Diodes
A diode is a one-way valve for current. It conducts when the anode is more positive than the cathode by roughly its forward voltage vf, and blocks current the other way until the reverse voltage gets large enough to break it down. de:volt ships three: the rectifier diode, the Schottky diode, and the Zener diode. For the transient-clamping TVS diode see /parts/protection; for light-emitting diodes see /parts/leds.
How a diode conducts
Current flows anode → cathode (the direction the schematic triangle points). Once it conducts, the diode holds a roughly constant drop across itself equal to vf — about 0.7 V for a silicon rectifier — and the rest of the circuit sets the current. Reverse the voltage and the diode blocks, behaving like an open switch, until the reverse voltage exceeds the part’s rating.
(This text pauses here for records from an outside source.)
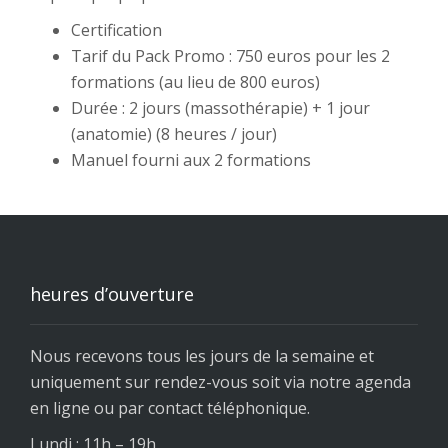
Certification
Tarif du Pack Promo : 750 euros pour les 2
formations (au lieu de 800 euros)
Durée : 2 jours (massothérapie) + 1 jour
(anatomie) (8 heures / jour)
Manuel fourni aux 2 formations
heures d’ouverture
Nous recevons tous les jours de la semaine et
uniquement sur rendez-vous soit via notre agenda
en ligne ou par contact téléphonique.
Lundi : 11h – 19h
On every diode here the cathode is the banded end — the stripe printed across one end of the body marks pin k (K). Get the band backwards and the diode blocks the current you wanted to pass.
Rectifier Diode
A general-purpose silicon rectifier, 1N4001-class. The default workhorse for steering DC and surviving high reverse voltages.
Pinout
| Pin | Label | Function |
|---|---|---|
| a | A | Anode |
| k | K | Cathode (band-marked) |
Specs
| Property | Value |
|---|---|
Forward voltage (vf) | 0.7 V |
Max reverse voltage (vr_max) | 1000 V |
Max forward current (if_max) | 1 A |
vf is editable in the Inspector. Common uses:
- Reverse-polarity protection. In series with the supply, a rectifier passes current only when the battery is the right way round — at the cost of the 0.7 V drop.
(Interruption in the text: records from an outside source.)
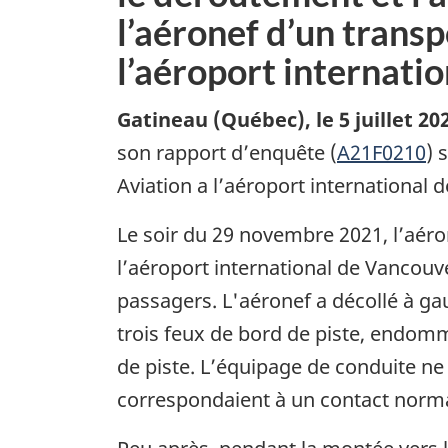
l’aéronef d’un trans
l’aéroport internati
Gatineau (Québec)
,
le 5 juillet 20
son rapport d’enquête (
A21F0210
) 
Aviation a l’aéroport international d
Le soir du 29 novembre 2021, l’aéron
l’aéroport international de Vancou
passagers. L'aéronef a décollé à gau
trois feux de bord de piste, endomma
de piste. L’équipage de conduite ne 
correspondaient à un contact normal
- Freewheeling (flyback). Across an inductive load such as a relay or motor, reverse-biased in normal operation, the diode gives the inductor’s collapsing current somewhere to go when the drive switches off — clamping the spike that would otherwise punch through the driving transistor. See
/parts/transistors. - Rectifying AC into pulsing DC.
Schottky Diode
A Schottky trades reverse-voltage headroom for a much lower forward drop and faster switching. Where a silicon rectifier loses ~0.7 V, the Schottky loses only ~0.3 V.
Pinout
| Pin | Label | Function |
|---|---|---|
| a | A | Anode |
| k | K | Cathode (band-marked) |
Specs
| Property | Value |
|---|---|
Forward voltage (vf) | 0.3 V |
Max reverse voltage (vr_max) | 40 V |
Max forward current (if_max) | 1 A |
Reach for a Schottky on small-battery power rails, where every tenth of a volt of drop matters, and in fast-switching paths where the rectifier would be too slow. The trade-off is the modest 40 V reverse rating — don’t use it where the line can swing far negative.
Zener Diode
A Zener is built to be run backwards. In reverse it blocks normally until the voltage reaches its breakdown value vz, at which point it conducts hard and pins the voltage across itself at vz. That makes it a cheap voltage reference or clamp.
Pinout
| Pin | Label | Function |
|---|---|---|
| a | A | Anode |
| k | K | Cathode (band-marked) |
Specs
| Property | Value |
|---|---|
Breakdown voltage (vz) | 5.1 V |
Forward voltage (vf) | 0.7 V |
Max power (p_max) | 1 W |
Max forward current (if_max) | 0.1 A |
Knee current (iz_knee) | 5 mA |
To use it, reverse-bias it: cathode (K, banded) toward the positive node, anode toward GND, fed through a series resistor that sets the current. Above vz the diode holds the cathode at vz regardless of small supply changes. Keep at least the knee current (iz_knee, 5 mA) flowing for a clean clamp.
+V ── R_series ──┬── Vout (clamped at vz)
│
[Zener] (K up toward +V, A to GND)
│
GNDvz sets the breakdown voltage and is shown in the Inspector. Simulator caveat: in v1, vz is not varied by the Monte Carlo analysis — every run uses the nominal breakdown, so a Monte Carlo sweep won’t show spread on a Zener reference even though a real part has a tolerance.